------ Data for review

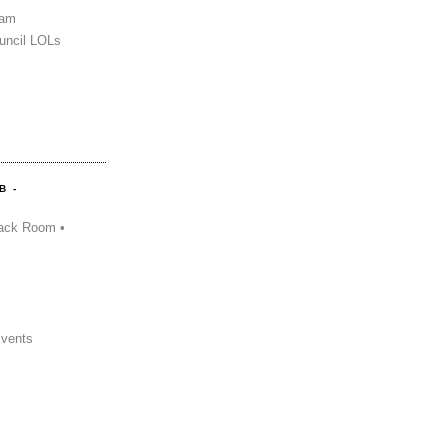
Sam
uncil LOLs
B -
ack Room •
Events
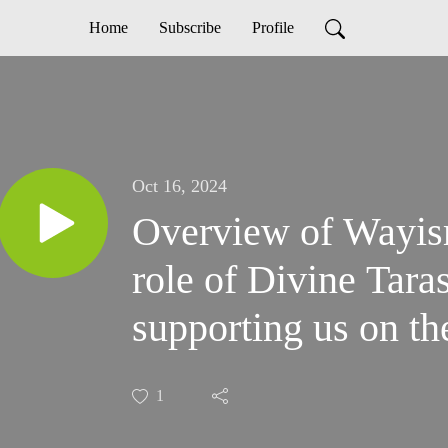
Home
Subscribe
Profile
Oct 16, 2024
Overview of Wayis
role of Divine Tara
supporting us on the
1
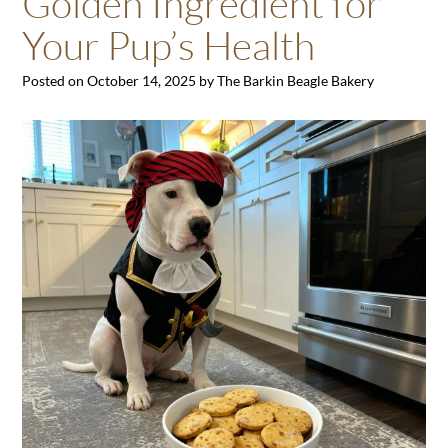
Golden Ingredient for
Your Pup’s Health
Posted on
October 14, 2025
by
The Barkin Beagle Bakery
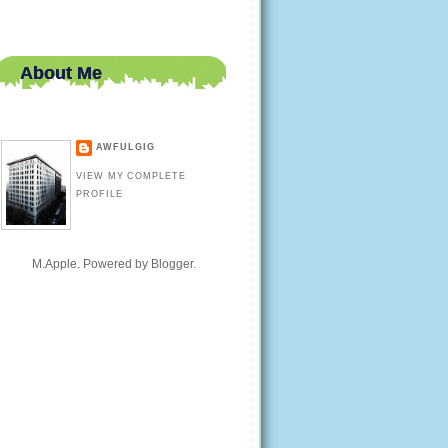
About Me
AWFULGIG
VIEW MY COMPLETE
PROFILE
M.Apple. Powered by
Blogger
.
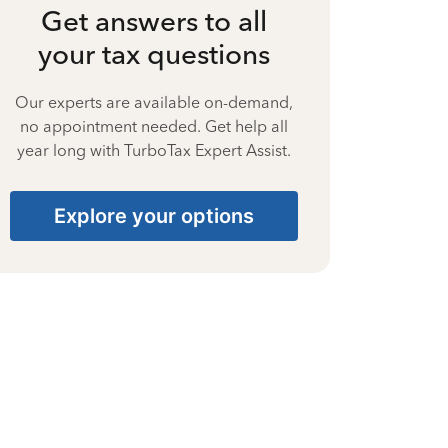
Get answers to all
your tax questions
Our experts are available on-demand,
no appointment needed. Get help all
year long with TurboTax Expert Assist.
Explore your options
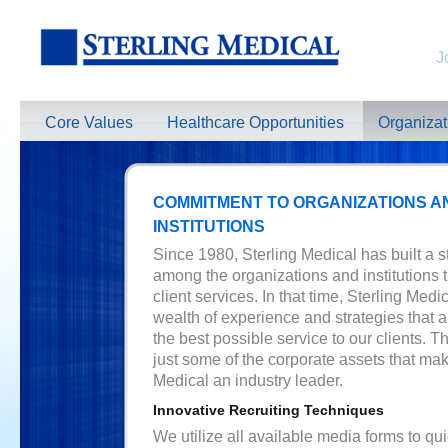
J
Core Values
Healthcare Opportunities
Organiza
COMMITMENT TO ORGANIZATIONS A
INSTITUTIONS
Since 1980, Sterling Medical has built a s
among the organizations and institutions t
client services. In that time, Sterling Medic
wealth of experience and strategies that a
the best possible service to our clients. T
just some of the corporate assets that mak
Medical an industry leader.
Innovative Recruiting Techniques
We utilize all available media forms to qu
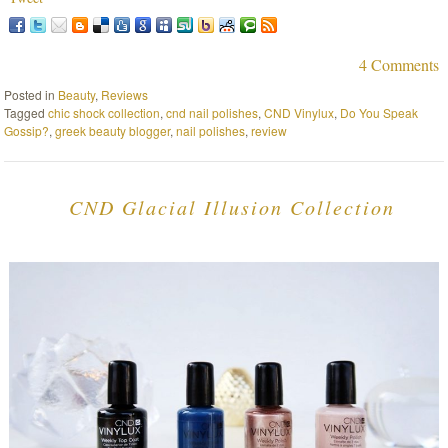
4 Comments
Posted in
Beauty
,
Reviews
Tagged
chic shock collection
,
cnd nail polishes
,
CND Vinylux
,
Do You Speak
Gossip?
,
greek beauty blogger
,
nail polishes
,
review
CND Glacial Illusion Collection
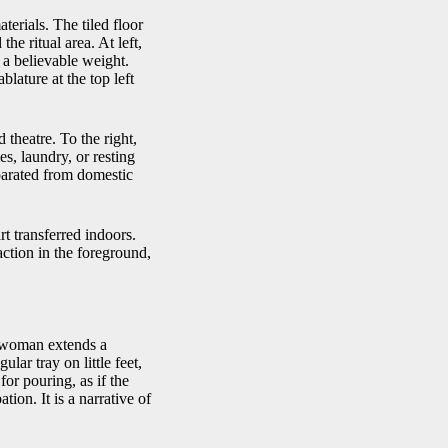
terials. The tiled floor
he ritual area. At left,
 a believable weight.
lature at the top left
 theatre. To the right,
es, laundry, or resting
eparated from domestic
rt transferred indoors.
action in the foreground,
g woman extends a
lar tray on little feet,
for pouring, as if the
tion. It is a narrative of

------------
------ Data for review

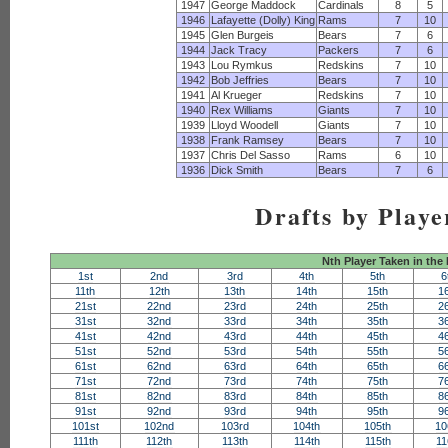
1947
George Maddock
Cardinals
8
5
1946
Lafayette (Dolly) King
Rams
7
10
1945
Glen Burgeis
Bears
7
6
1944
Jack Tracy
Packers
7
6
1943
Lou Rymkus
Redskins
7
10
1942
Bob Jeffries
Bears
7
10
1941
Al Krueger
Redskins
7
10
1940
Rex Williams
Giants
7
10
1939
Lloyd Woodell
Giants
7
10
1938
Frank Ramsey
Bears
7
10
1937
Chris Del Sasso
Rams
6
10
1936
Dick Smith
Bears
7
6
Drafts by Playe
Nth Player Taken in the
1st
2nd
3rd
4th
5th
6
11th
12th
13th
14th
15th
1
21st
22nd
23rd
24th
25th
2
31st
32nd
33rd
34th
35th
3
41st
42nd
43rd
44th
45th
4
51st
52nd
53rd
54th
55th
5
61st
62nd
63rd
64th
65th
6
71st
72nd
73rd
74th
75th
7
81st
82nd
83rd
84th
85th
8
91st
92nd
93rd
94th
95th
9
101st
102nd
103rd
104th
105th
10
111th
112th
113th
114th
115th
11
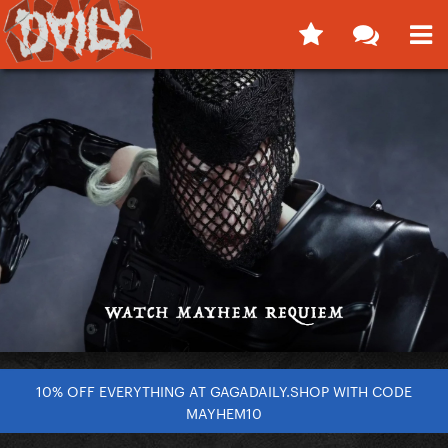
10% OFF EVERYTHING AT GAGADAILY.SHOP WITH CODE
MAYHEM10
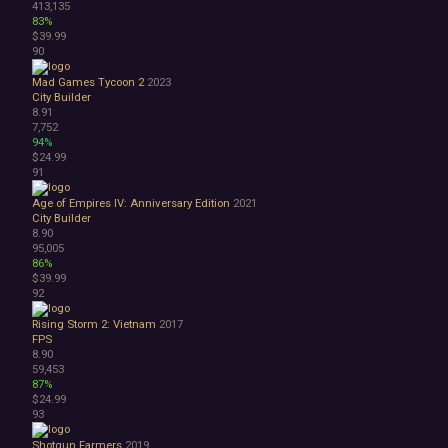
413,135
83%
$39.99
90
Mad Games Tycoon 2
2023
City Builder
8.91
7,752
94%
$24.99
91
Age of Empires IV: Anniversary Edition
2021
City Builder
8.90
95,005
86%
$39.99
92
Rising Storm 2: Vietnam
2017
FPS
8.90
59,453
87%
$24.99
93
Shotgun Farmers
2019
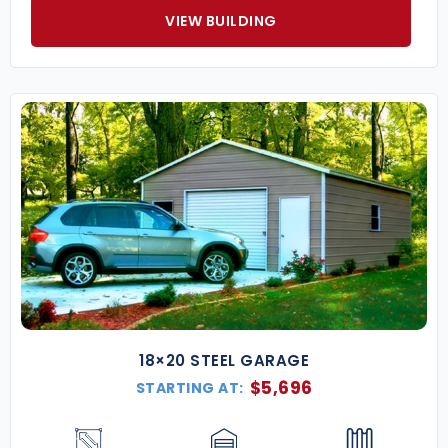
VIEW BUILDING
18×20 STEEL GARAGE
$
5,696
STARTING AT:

------------

Task instructions
Retype the lines above exactly as they appear, from the line containing "Do You Speak" through the line containing "tion. It is a narrative of", and leave out any pictures.

Answer space
Do You Speak
Gossip?
,
greek beauty blogger
,
nail polishes
,
review
CND Glacial Illusion Collection
terials. The tiled floor
he ritual area. At left,
 a believable weight.
lature at the top left
 theatre. To the right,
es, laundry, or resting
eparated from domestic
rt transferred indoors.
action in the foreground,
g woman extends a
lar tray on little feet,
for pouring, as if the
tion. It is a narrative of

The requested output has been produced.